Machine learning models compared with current clinical indices to predict the outcome of high flow nasal cannula therapy in acute hypoxemic respiratory failure

Affiliations

Machine learning models compared with current clinical indices to predict the outcome of high flow nasal cannula therapy in acute hypoxemic respiratory failure

Hang Yu et al. Crit Care. .

Abstract

Background: Early identification of patients with acute hypoxemic respiratory failure (AHRF) who are at risk of failing high-flow nasal cannula (HFNC) therapy could facilitate closer monitoring, and timely adjustment/escalation of treatment.

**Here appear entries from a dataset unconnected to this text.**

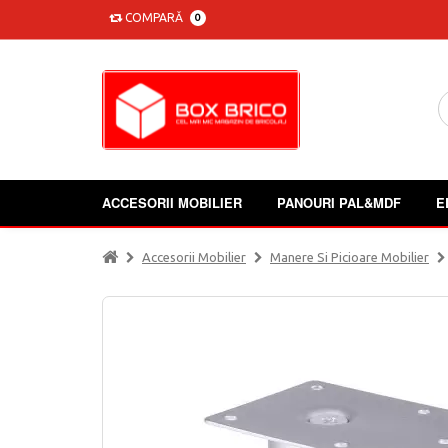
COMPARĂ
0
ACCESORII MOBILIER
PANOURI PAL&MDF
E
Accesorii Mobilier
Manere Si Picioare Mobilier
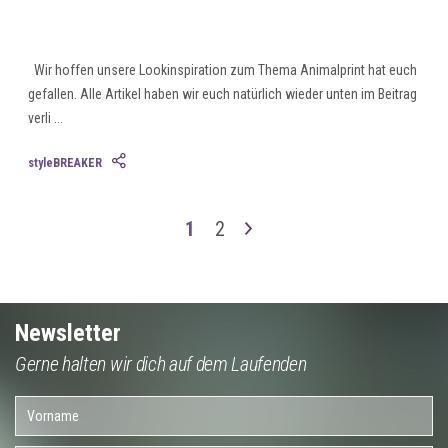
Wir hoffen unsere Lookinspiration zum Thema Animalprint hat euch
gefallen. Alle Artikel haben wir euch natürlich wieder unten im Beitrag
verli ...
styleBREAKER
1
2
Newsletter
Gerne halten wir dich auf dem Laufenden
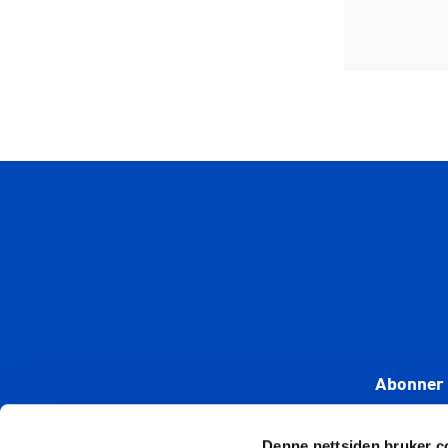
Abonner 
Denne nettsiden bruker c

We aimed to establish whether machine learning (ML) models could predict HFNC outcome, early in the course of treatment, with greater accuracy than currently used clinical indices.

Methods: We developed ML models trained using measurements made within the first 2 h of treatment from 184 AHRF patients (37% HFNC failures) treated at the respiratory ICU of the University Hospital of Modena between 2018 and 2023. For external validation, we used a dataset on 567 AHRF patients (22% failures) comprising 510 patients from the recent RENOVATE trial in Brazil and 57 from the MIMIC-IV and eICU databases in the US. Predictive performance of the ML models was benchmarked against optimized thresholds of the following clinical indices: respiratory rate oxygenation index (ROX) and variants, heart rate to saturation of pulse oxygen (SpO2) ratio, SpO2/FiO2 ratio, PaO2/FiO2 ratio, sequential organ failure assessment and heart rate, acidosis, consciousness, oxygenation and respiratory rate scores.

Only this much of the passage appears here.